=== Problem requirements ===
Copy only what runs from the line containing "Caracterización y FX" through the end of the material below, line for line, with both ends included.

__________

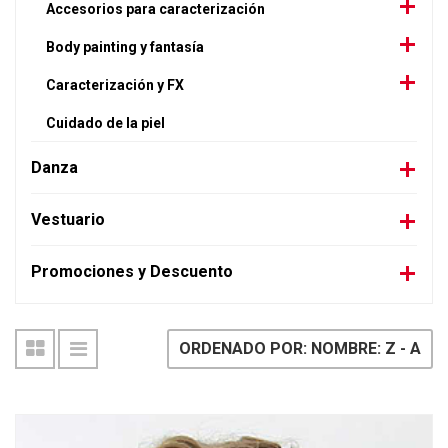
Accesorios para caracterización
Body painting y fantasía
Caracterización y FX
Cuidado de la piel
Danza
Vestuario
Promociones y Descuento
ORDENADO POR: NOMBRE: Z - A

__________

=== Solved exercise ===
Caracterización y FX
Cuidado de la piel
Danza
Vestuario
Promociones y Descuento
ORDENADO POR: NOMBRE: Z - A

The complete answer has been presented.